[Dataset records]
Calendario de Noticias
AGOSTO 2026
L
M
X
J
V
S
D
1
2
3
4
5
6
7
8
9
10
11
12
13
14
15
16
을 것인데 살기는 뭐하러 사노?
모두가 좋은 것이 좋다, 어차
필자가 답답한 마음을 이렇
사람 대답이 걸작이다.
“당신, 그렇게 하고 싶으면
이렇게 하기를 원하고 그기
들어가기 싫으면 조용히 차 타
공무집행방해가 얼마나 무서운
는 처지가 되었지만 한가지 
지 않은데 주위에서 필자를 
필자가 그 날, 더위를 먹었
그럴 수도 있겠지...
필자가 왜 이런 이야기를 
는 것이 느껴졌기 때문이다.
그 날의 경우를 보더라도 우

--

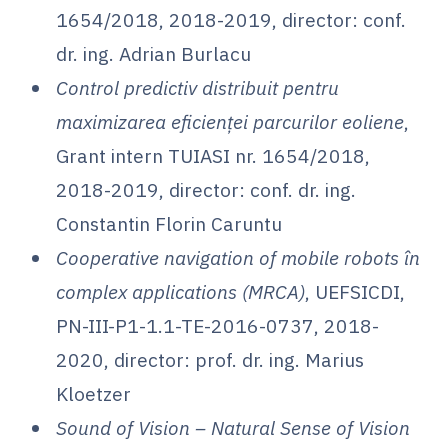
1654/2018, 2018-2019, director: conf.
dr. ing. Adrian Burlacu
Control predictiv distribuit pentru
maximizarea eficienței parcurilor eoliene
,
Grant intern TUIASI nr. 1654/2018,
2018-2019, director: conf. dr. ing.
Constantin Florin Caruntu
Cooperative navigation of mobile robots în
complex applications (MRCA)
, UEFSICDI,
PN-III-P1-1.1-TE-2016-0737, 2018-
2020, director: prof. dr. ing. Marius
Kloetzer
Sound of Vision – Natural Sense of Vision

What you need to do:
Only the lines above from the one with "는 처지가 되었지만 한가지" up to and including the one with "그 날의 경우를 보더라도 우" should be repeated, exactly as written.

The completed task:
는 처지가 되었지만 한가지 
지 않은데 주위에서 필자를 
필자가 그 날, 더위를 먹었
그럴 수도 있겠지...
필자가 왜 이런 이야기를 
는 것이 느껴졌기 때문이다.
그 날의 경우를 보더라도 우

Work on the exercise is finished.